■ Required action:
Repeat the data exactly, leaving out any image.

■ Data section:
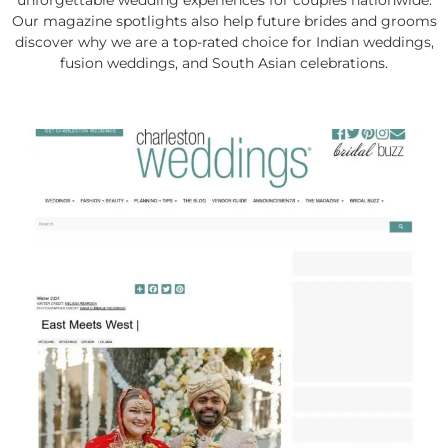
unforgettable wedding experiences for couples nationwide.
Our magazine spotlights also help future brides and grooms
discover why we are a top-rated choice for Indian weddings,
fusion weddings, and South Asian celebrations.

■ Answer below:
unforgettable wedding experiences for couples nationwide.
Our magazine spotlights also help future brides and grooms
discover why we are a top-rated choice for Indian weddings,
fusion weddings, and South Asian celebrations.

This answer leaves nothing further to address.